▶ **Aim of the task**:
Collect every line below that contains the word "Dienste".

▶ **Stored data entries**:

^^^^

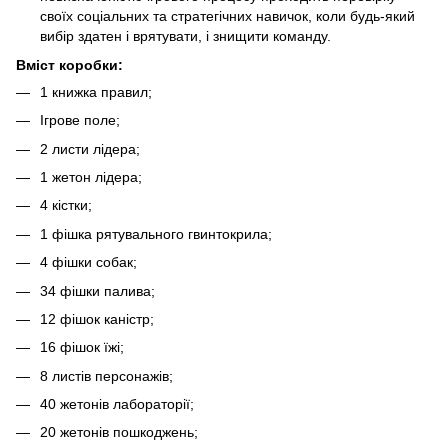
своїх соціальних та стратегічних навичок, коли будь-який
вибір здатен і врятувати, і знищити команду.
Вміст коробки:
1 книжка правил;
Ігрове поле;
2 листи лідера;
1 жетон лідера;
4 кістки;
1 фішка рятувального гвинтокрила;
4 фішки собак;
34 фішки палива;
12 фішок каністр;
16 фішок їжі;
8 листів персонажів;
40 жетонів лабораторії;
20 жетонів пошкоджень;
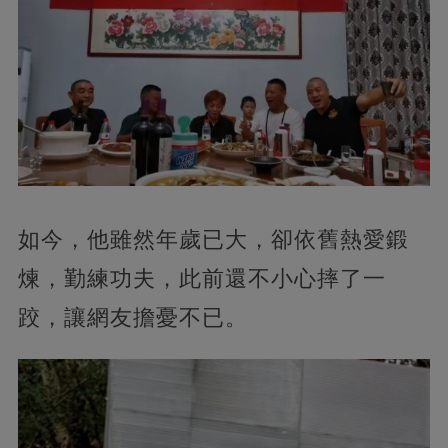
如今，他雖然年歲已大，卻依舊熱愛鍛
煉，勤練功夫，此前還不小心摔了一
跤，讓網友擔憂不已。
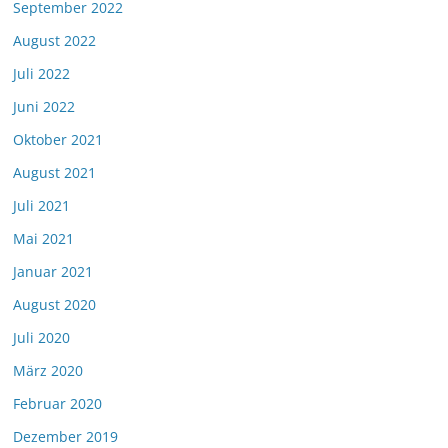
September 2022
August 2022
Juli 2022
Juni 2022
Oktober 2021
August 2021
Juli 2021
Mai 2021
Januar 2021
August 2020
Juli 2020
März 2020
Februar 2020
Dezember 2019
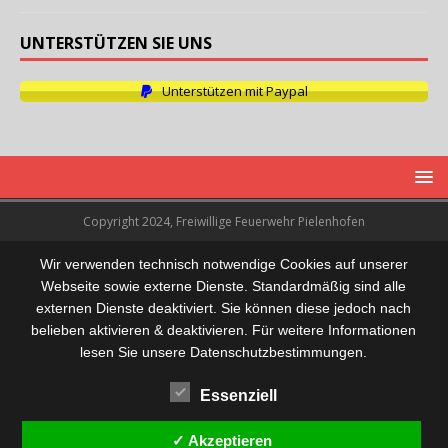
UNTERSTÜTZEN SIE UNS
Unterstützen mit Paypal
Copyright 2024, Freiwillige Feuerwehr Pielenhofen
Wir verwenden technisch notwendige Cookies auf unserer
Webseite sowie externe Dienste. Standardmäßig sind alle
externen Dienste deaktiviert. Sie können diese jedoch nach
belieben aktivieren & deaktivieren. Für weitere Informationen
lesen Sie unsere Datenschutzbestimmungen.
Essenziell
✓ Akzeptieren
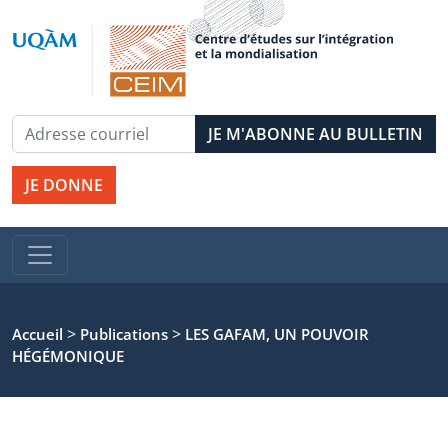
JE DONNE
>
>
Accueil
Publications
LES GAFAM, UN POUVOIR
HÉGÉMONIQUE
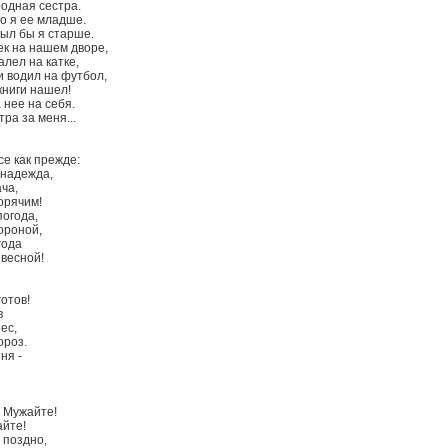
родная сестра.
о я ее младше.
был бы я старше.
к на нашем дворе,
алел на катке,
и водил на футбол,
книги нашел!
 нее на себя.
тра за меня...
се как прежде:
 надежда,
ча,
орячим!
погода,
ороной,
года
 весной!
отов!
в
ес,
ороз.
ня -
 Мужайте!
айте!
 поздно,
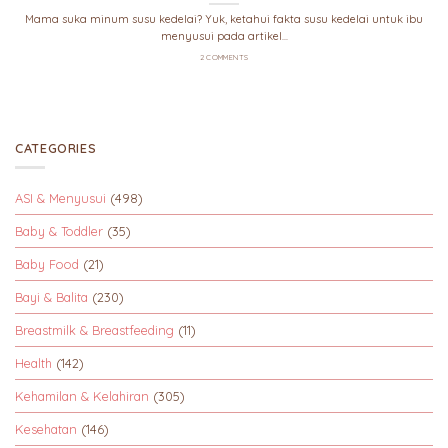
Mama suka minum susu kedelai? Yuk, ketahui fakta susu kedelai untuk ibu
menyusui pada artikel...
2 COMMENTS
CATEGORIES
ASI & Menyusui
(498)
Baby & Toddler
(35)
Baby Food
(21)
Bayi & Balita
(230)
Breastmilk & Breastfeeding
(11)
Health
(142)
Kehamilan & Kelahiran
(305)
Kesehatan
(146)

^^^^

▶ **Solution below**:
Webseite sowie externe Dienste. Standardmäßig sind alle
externen Dienste deaktiviert. Sie können diese jedoch nach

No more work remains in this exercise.